Lab: Spark Optimizations
Performance tuning in Apache Spark plays an instrumental role in running efficient big data workloads. More often than not, the optimization techniques employed to prevent the shuffling and skewing of data drastically improve performance. In this lab, we will learn about the Spark optimization techniques directly related to Spark Core that help prevent the shuffling and skewing of data.

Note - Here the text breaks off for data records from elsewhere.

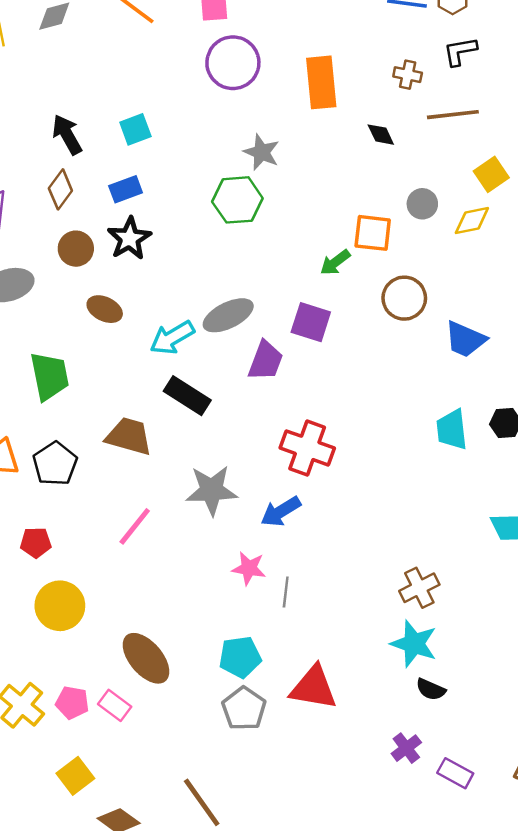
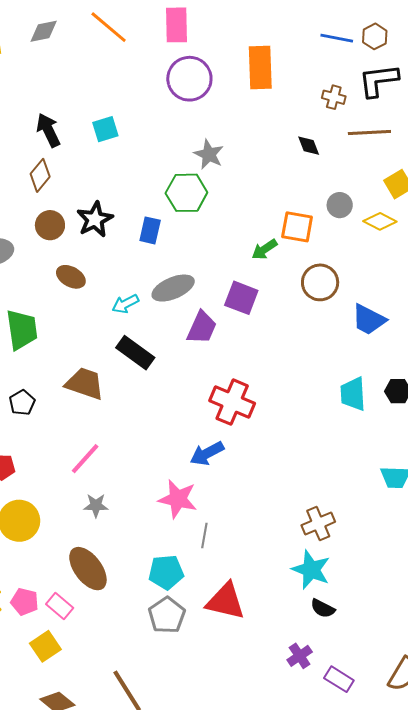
black L-shape: (460, 51) -> (379, 80), size x1.4
orange rectangle: (321, 82) -> (260, 67), moved
blue rectangle: (126, 189) -> (150, 230), moved, turned -60
yellow diamond: (472, 221) -> (380, 221), turned 36
cyan arrow: (172, 338) -> (125, 304), size x0.7
black pentagon: (55, 464) -> (22, 403), size x0.7
gray star: (211, 490) -> (96, 505), moved, size x0.6
pink star: (249, 568) -> (178, 499), size x1.4
gray line: (286, 592) -> (204, 536), moved
yellow square: (75, 776) -> (45, 646), moved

We will begin by learning about broadcast joins and how they are different from traditional joins in Spark. Next, we will learn about Apache Arrow, its integration with the Python pandas project, and how it improves the performance of Pandas code in Databricks. We will also learn about shuffle partitions, Spark caching, and adaptive query execution (AQE). Shuffle partitions can often become performance bottlenecks, and it is important that we learn how to tune them. Spark caching is another popular optimization technique that helps to speed up queries on the same data without having to re-read it from the source. Last but not least, AQE helps to automatically optimize data engineering workloads. The topics covered in this lab are as follows:
- Learning about broadcast joins
- Learning about Apache Arrow in Pandas
- Understanding shuffle partitions
- Understanding caching in Spark
- Learning about AQE
Learning about broadcast joins
In ETL operations, we need to perform join operations between new data and lookup tables or historical tables. In such scenarios, a join operation is performed between a large DataFrame (millions of records) and a small DataFrame (hundreds of records). A standard join between a large and small DataFrame incurs a shuffle between the worker nodes of the cluster. This happens because all the matching data needs to be shuffled to every node of the cluster. While this process is computationally expensive, it also leads to performance bottlenecks due to network overheads on account of shuffling. Here, broadcast joins come to the rescue! With the help of broadcast joins, Spark duplicates the smaller DataFrame on every node of the cluster, thereby avoiding the cost of shuffling the large DataFrame.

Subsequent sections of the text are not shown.